(EXERCISE REQUIREMENTS):
Check each line below for the word "Ethan". How many have it? Answer with the number only.

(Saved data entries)
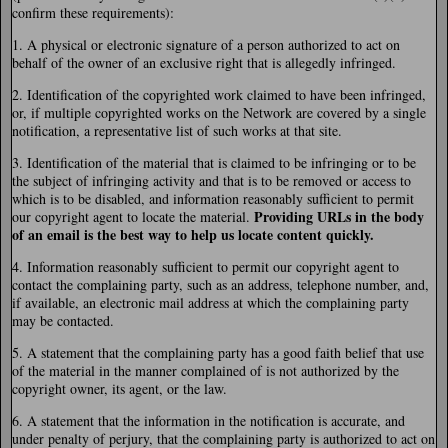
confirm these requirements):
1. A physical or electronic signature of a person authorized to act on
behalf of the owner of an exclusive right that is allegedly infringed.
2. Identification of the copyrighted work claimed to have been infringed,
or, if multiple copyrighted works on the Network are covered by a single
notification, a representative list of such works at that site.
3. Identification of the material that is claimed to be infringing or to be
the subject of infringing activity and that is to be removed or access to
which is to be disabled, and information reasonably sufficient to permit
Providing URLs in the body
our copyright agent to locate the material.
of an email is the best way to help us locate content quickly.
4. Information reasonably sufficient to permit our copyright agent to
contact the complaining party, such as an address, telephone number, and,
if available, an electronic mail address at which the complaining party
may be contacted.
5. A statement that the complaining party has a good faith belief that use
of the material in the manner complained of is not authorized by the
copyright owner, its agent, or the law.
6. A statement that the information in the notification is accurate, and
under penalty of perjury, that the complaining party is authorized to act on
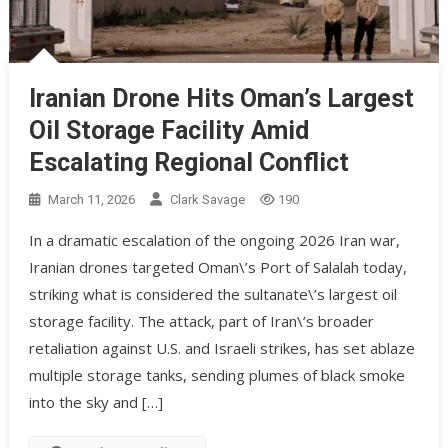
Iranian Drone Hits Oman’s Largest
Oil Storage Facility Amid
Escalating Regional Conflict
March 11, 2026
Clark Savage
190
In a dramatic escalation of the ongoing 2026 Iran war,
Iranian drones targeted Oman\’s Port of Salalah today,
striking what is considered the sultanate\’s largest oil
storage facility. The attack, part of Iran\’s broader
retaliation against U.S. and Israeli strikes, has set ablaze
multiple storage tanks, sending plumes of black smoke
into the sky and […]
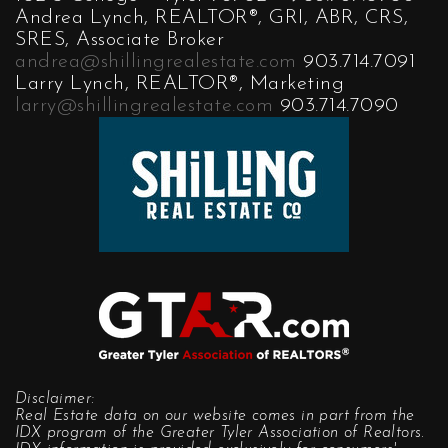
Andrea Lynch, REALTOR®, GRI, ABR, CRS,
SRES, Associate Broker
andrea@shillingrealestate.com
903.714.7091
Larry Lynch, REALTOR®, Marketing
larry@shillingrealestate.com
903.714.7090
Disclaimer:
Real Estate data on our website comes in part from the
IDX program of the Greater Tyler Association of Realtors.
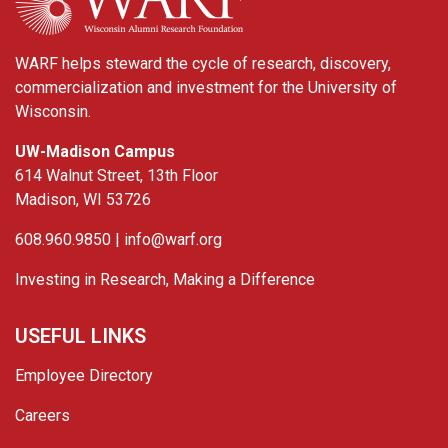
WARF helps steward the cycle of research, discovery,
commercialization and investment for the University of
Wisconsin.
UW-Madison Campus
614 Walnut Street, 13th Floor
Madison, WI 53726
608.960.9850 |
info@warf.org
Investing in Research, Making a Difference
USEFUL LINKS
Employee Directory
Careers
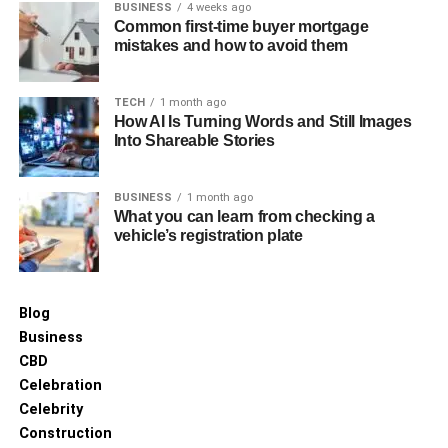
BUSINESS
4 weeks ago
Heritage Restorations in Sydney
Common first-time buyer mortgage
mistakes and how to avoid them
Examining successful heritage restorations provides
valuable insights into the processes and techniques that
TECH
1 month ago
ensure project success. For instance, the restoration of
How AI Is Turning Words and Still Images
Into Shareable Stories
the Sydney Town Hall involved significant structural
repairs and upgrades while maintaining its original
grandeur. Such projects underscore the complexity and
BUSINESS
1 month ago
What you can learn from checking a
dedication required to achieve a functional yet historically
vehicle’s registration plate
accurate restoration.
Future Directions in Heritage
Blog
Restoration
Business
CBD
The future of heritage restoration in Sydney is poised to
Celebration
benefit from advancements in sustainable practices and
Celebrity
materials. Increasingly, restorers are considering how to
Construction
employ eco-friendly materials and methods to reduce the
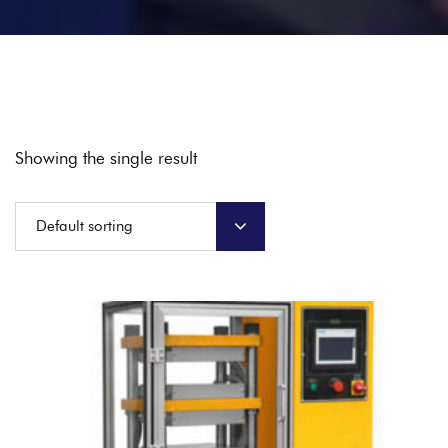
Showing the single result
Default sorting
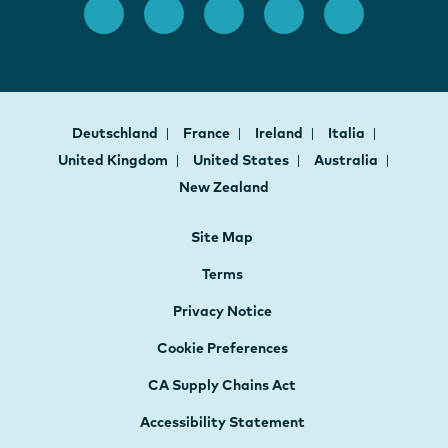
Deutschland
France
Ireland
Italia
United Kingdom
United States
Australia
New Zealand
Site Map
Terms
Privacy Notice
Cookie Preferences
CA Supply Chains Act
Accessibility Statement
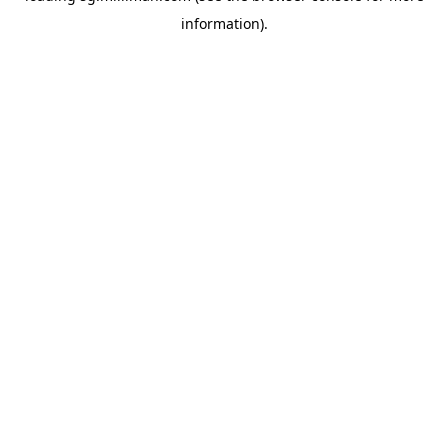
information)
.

...

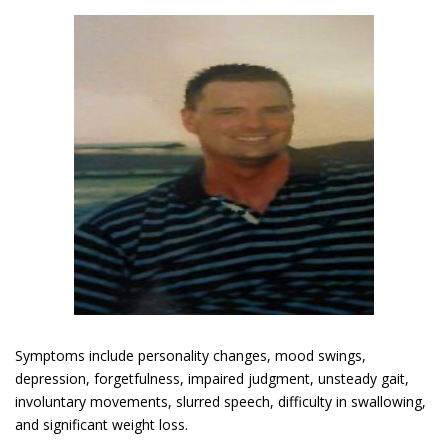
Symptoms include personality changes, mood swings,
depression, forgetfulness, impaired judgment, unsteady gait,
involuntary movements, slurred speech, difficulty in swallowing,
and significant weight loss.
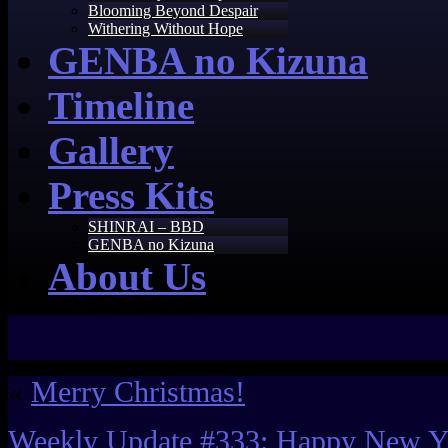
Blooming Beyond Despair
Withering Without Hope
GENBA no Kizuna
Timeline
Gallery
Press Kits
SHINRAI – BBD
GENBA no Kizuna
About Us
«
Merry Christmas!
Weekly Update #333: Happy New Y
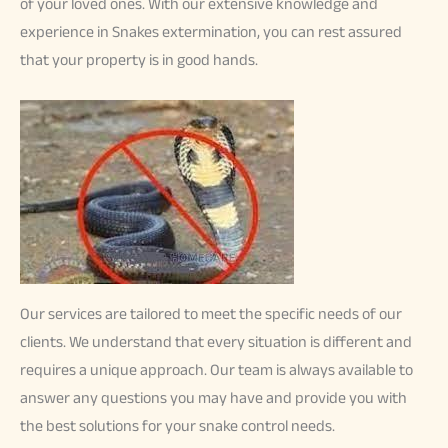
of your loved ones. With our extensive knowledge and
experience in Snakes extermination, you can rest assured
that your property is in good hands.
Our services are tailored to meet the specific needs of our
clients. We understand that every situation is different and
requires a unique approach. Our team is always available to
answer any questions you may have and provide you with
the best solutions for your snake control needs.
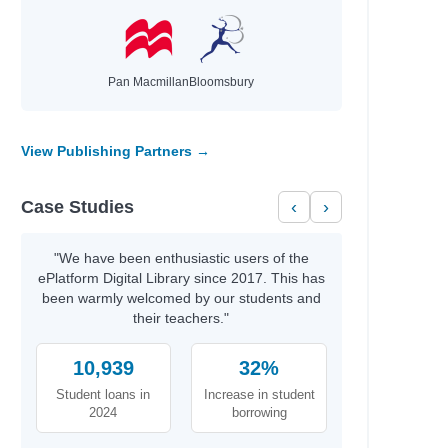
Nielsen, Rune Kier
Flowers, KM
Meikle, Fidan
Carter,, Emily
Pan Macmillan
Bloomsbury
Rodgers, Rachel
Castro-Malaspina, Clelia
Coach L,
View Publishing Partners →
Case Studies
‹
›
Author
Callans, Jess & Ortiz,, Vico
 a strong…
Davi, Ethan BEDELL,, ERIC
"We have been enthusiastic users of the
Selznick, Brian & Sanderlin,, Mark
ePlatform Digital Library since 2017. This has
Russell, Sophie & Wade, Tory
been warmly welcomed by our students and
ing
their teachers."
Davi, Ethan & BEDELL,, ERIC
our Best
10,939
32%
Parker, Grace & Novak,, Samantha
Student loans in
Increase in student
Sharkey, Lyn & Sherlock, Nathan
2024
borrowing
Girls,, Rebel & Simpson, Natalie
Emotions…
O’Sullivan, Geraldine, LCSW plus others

---

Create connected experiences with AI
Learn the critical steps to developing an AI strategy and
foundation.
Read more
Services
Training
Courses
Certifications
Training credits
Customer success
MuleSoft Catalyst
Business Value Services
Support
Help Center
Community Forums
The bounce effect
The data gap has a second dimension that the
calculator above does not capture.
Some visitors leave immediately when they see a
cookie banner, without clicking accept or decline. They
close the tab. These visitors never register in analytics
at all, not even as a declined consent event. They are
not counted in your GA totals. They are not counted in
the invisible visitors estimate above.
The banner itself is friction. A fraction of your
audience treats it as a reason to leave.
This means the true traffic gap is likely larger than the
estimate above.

(WRITTEN REPLY):
2